Wann hatte sie das zum letzten Mal gemacht?
Sie konnte sich nicht daran erinnern. In ihrem bisherigen Leben musste immer alles schnell gehen, es war oft bis auf die letzte Minute durchgetaktet. Fremdbestimmt von anderen. Eigentlich ging das von Anfang an so – von einem Film zum nächsten. Und wenn sie sich zwischendurch mal einen Urlaub gegönnt hatte, so war der früher auf ihren kleinen Sohn abgestimmt und in letzter Zeit von ihren jeweiligen Lovern oder auch Freundinnen gebucht und gestaltet worden. Lucie, die sie schon aus der Schulzeit kannte, stand auf extreme Bergwanderungen, ihr letzter Freund Torge auf Tauchen. Und damit war bereits vorgegeben, wie ihre wertvollste Zeit des Jahres verbracht wurde. Wenn Miriam genauer darüber nachdachte, wusste sie gar nicht mehr, worauf sie selbst eigentlich Lust hatte. Aber möglicherweise würde sie es ja auf der Insel herausfinden.
Da sie nur ihren Rucksack dabei hatte, ging das Auspacken relativ schnell, und so beschloss sie, bevor es dunkel wurde, hinunter nach Puerto zum Strand zu gehen und dort bei einem Vino Tinto auf den Sonnenuntergang zu warten.
Der einstige Fischerhafen von Tazacorte war heute einer der Haupttouristenorte der Insel.
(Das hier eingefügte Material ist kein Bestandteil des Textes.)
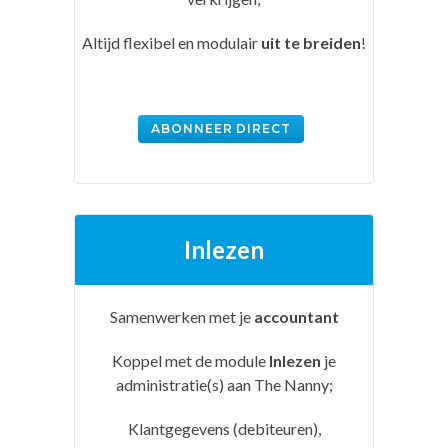
Altijd flexibel en modulair
uit te breiden
!
ABONNEER DIRECT
Inlezen
Samenwerken met je
accountant
Koppel met de module
Inlezen
je
administratie(s) aan The Nanny;
Klantgegevens (debiteuren),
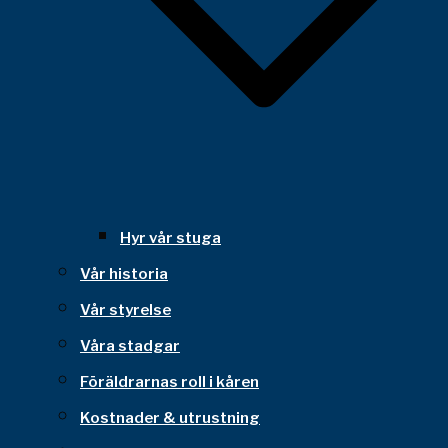
Hyr vår stuga
Vår historia
Vår styrelse
Våra stadgar
Föräldrarnas roll i kåren
Kostnader & utrustning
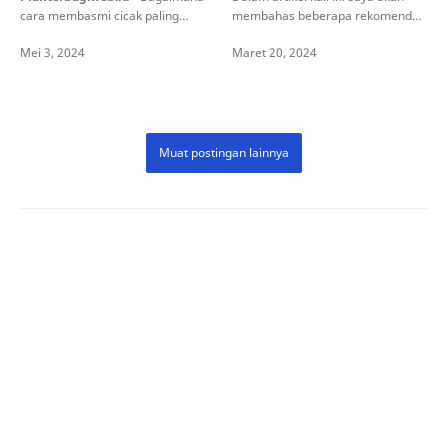
cara membasmi cicak paling
membahas beberapa rekomendasi
ampuh? Cicak adalah hewan yang
Hp harga 2 jutaan terbaik di tahun
sangat meng…
2…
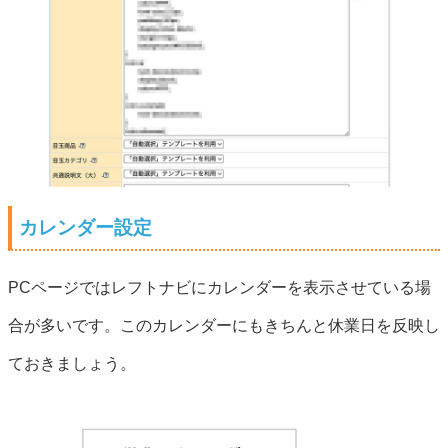
カレンダー設定
PCページではレフトナビにカレンダーを表示させている場
合が多いです。このカレンダーにもきちんと休業日を反映し
ておきましょう。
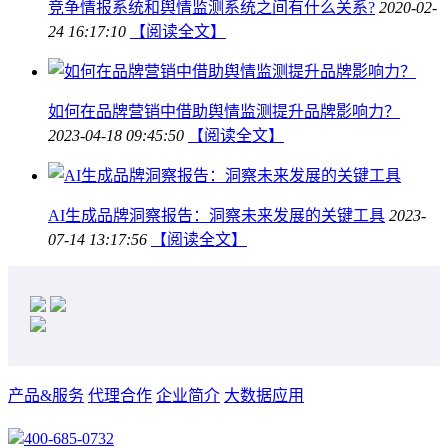
竞争情报系统和舆情监测系统之间有什么关系?
2020-02-
24 16:17:10
【阅读全文】
如何在品牌营销中借助舆情监测提升品牌影响力？
2023-04-18 09:45:50
【阅读全文】
AI生成品牌洞察报告：洞察未来发展的关键工具
2023-
07-14 13:17:56
【阅读全文】
产品&服务
代理合作
企业简介
大数据应用
400-685-0732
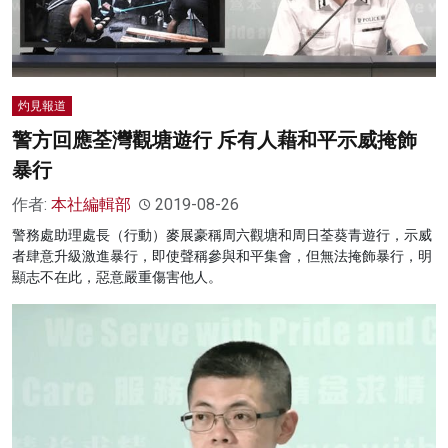
名家榜
灼見活動
灼見報道
關於我們
警方回應荃灣觀塘遊行 斥有人藉和平示威掩飾
暴行
作者:
本社編輯部
2019-08-26
警務處助理處長（行動）麥展豪稱周六觀塘和周日荃葵青遊行，示威
者肆意升級激進暴行，即使聲稱參與和平集會，但無法掩飾暴行，明
顯志不在此，惡意嚴重傷害他人。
Wo früher die Jünger Petris ihre Boote den Strand hinaufzogen, reihten sich heute bunt gestrichene, zwei bis dreistöckige Häuser aneinander. In fast jedem befand sich unten ein Restaurant mit Tischen und Stühlen davor. Es roch nach gebratenen Calamares und Knoblauch. Miriam hatte Glück. Ein älteres Ehepaar stand gerade auf und überließ ihr einen Platz in der ersten Reihe. Ihr Blick schweifte über den schwarzen Strand, wo sich auch jetzt noch Badende und Sonnenhungrige tummelten. Wenn man Reiseprospekte mit weißem Sand und Palmen vor Augen hatte, war das hier erst einmal gewöhnungsbedürftig. Doch Miriam mochte den besonderen Kontrast zwischen der weißen, schäumenden Brandung und dem schwarzen glitzernden Lavasand.
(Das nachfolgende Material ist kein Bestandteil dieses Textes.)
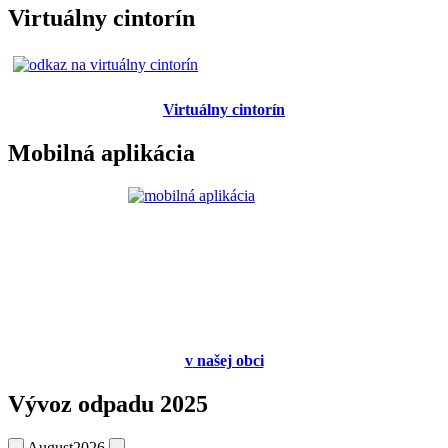
Virtuálny cintorín
Virtuálny cintorín
Mobilná aplikácia
v
našej obci
Vývoz odpadu 2025
August
2026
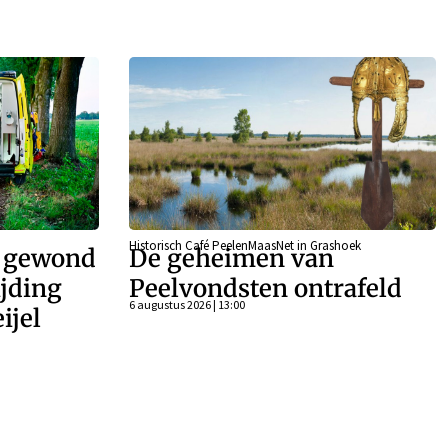
Historisch Café PeelenMaasNet in Grashoek
r gewond
De geheimen van
ijding
Peelvondsten ontrafeld
6 augustus 2026 | 13:00
ijel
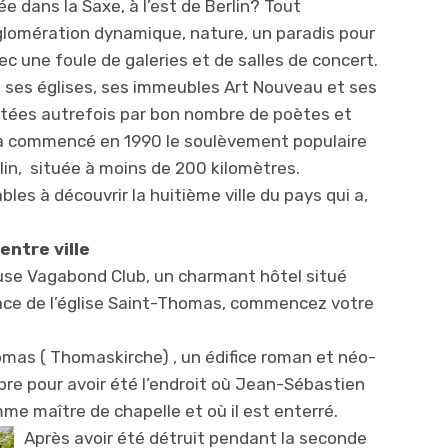
ée dans la Saxe, à l’est de Berlin? Tout
lomération dynamique, nature, un paradis pour
ec une foule de galeries et de salles de concert.
ans ses églises, ses immeubles Art Nouveau et ses
ntées autrefois par bon nombre de poètes et
u’a commencé en 1990 le soulèvement populaire
lin, située à moins de 200 kilomètres.
les à découvrir la huitième ville du pays qui a,
entre ville
use Vagabond Club, un charmant hôtel situé
ace de l’église Saint-Thomas, commencez votre
homas ( Thomaskirche) , un édifice roman et néo-
èbre pour avoir été l’endroit où Jean-Sébastien
mme maître de chapelle et o
ù il est enterré.
Après avoir été détruit pendant la seconde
Sie bestellte bei einem jungen Kellner, der sofort mit geübtem Augenaufschlag mit ihr flirtete, einen roten Nispero sowie eine Platte Seranoschinken mit frischem Weißbrot und wartete darauf, dass der goldene Ball in absehbarer Zeit vor ihr im Meer versank. Die händchenhaltenden Paare vor ihr steigerten zwar nicht gerade ihr Wohlbefinden, aber da es sich zumeist um ältere Semester handelte, konnte sie damit ganz gut umgehen. Die meisten waren bestimmt schon viele Jahre verheiratet. Umso schöner, dass sie noch einen Sinn für Romantik hatten. Miriam machte mit ihrem Handy ein Foto in dem Moment, als die Sonne den Horizont berührte und kam sich etwas armselig vor, dass sie es an ihren Sohn und ihre Freundin Lucie schickte und nicht an einen Mann, mit dem sie gerne diesen Moment übers Handy geteilt hätte.